## 1. Programmatically using WatsonX.ai models

In [None]:
# Run this cell to install dependencies if running on the watsonx UI.

import sys

!{sys.executable} -m pip install "ibm-watson-machine-learning>=1.0.320" | tail -n 1
!{sys.executable} -m pip install "pydantic>=1.10.0" | tail -n 1
!{sys.executable} -m pip install langchain-ibm | tail -n 1
!{sys.executable} -m pip install langchain-community | tail -n 1
!{sys.executable} -m pip install -q sentence-transformers | tail -n 1
!{sys.executable} -m pip install pypdf | tail -n 1
!{sys.executable} -m pip install SQLAlchemy==2.0.29 | tail -n 1

In [None]:
# Import the dependencies we need:
import os
from time import sleep
try:
    from langchain import PromptTemplate
    from langchain.chains import LLMChain, SimpleSequentialChain
    from langchain.document_loaders import PyPDFLoader
    from langchain.indexes import VectorstoreIndexCreator # Vectorize db index with chromadb
    from langchain.embeddings import HuggingFaceEmbeddings # For using HuggingFace embedding models
    from langchain.text_splitter import CharacterTextSplitter # Text splitter

    from ibm_watson_machine_learning.metanames import GenTextParamsMetaNames as GenParams
    from ibm_watson_machine_learning.foundation_models import Model
    from ibm_watson_machine_learning.foundation_models.extensions.langchain import WatsonxLLM
    
except ImportError as e:
    print(e)

print("Done importing dependencies.")


In [None]:
# Fill in project_id and api_key below

project_id = ""
api_key = ""
ibm_cloud_url = "https://us-south.ml.cloud.ibm.com"

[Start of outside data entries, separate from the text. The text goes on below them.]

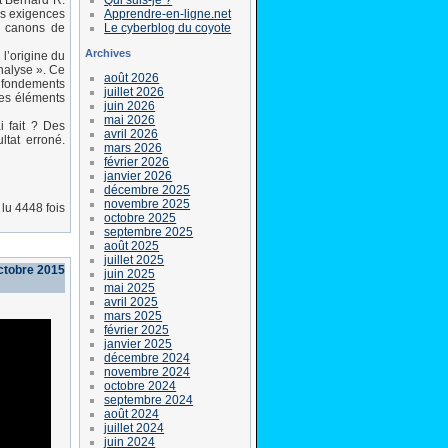
t Bernard R.
Apprendre-en-ligne.net
es exigences
Le cyberblog du coyote
es canons de
Archives
 l’origine du
nalyse ». Ce
août 2026
s fondements
juillet 2026
s éléments
juin 2026
mai 2026
i fait ? Des
avril 2026
tat erroné.
mars 2026
février 2026
janvier 2026
décembre 2025
novembre 2025
lu 4448 fois
octobre 2025
septembre 2025
août 2025
juillet 2025
ctobre 2015
juin 2025
mai 2025
avril 2025
mars 2025
février 2025
janvier 2025
décembre 2024
novembre 2024
octobre 2024
septembre 2024
août 2024
juillet 2024
juin 2024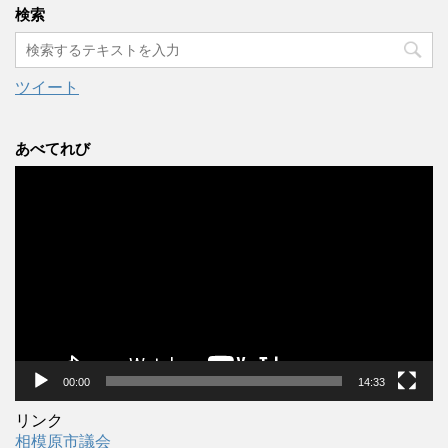
カ
検索
イ
ブ
ツイート
あべてれび
動
画
プ
レ
ー
ヤ
ー
00:00
14:33
リンク
相模原市議会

if not api_key or not project_id:
    raise Exception("One or more environment variables are missing!")
else:
    creds = {
        "url": ibm_cloud_url,
        "apikey": api_key 
    }
print("Done getting env variables.")


In [None]:
# Initialize the WatsonX model
params = {
    GenParams.DECODING_METHOD: "sample",
    GenParams.TEMPERATURE: 0.2,
    GenParams.TOP_P: 1,
    GenParams.TOP_K: 25,
    GenParams.REPETITION_PENALTY: 1.0,
    GenParams.MIN_NEW_TOKENS: 1,
    GenParams.MAX_NEW_TOKENS: 20
}

llm_model = Model(
    model_id="google/flan-ul2",
    params=params,
    credentials=creds,
    project_id=project_id
)
print("Done initializing LLM.")


In [None]:
# Predict with the model
countries = ["France", "Japan", "Australia"]

try:
  for country in countries:
    question = f"What is the capital of {country}"
    res = llm_model.generate_text(question)
    print(f"The capital of {country} is {res.capitalize()}")
except Exception as e:
  print(e)


## 2. Prompt Templates & Chains

In the previous example, the user input is sent directly to the Watsonx LLM, without using Langchain. This is a basic use case, but real applications are rarely so simple. When using an LLM in an application, you will usually need to reuse the same prompt across multiple scenarios. We will now replicate the previous example, but use an LLM chain. This allows us to:

- Accept user input and contruct a prompt
- Generate multiple prompts from a collection of data points in a dataset 

In [None]:
# Define the prompt template
prompt = PromptTemplate(
  input_variables=["country"],
  template= "What is the capital of {country}?",
)

try:
  # In order to use Langchain, we need to instantiate Langchain extension
  lc_llm_model = WatsonxLLM(model=llm_model)
  
  # Define a chain based on model and prompt
  chain = LLMChain(llm=lc_llm_model, prompt=prompt)

  # Getting predictions
  countries = ["Sweden", "Mexico", "Vietnam"]
  for country in countries:
    response = chain.invoke(country)
    print(prompt.format(country=country) + " = " + response.capitalize())
    sleep(0.5)
except Exception as e:
  print(e)


## 3. Simple sequential chains
The utility of LangChain becomes apparent as we chain outputs of one model as input to another model. Here's a simple example where one generates a question which the other model answers.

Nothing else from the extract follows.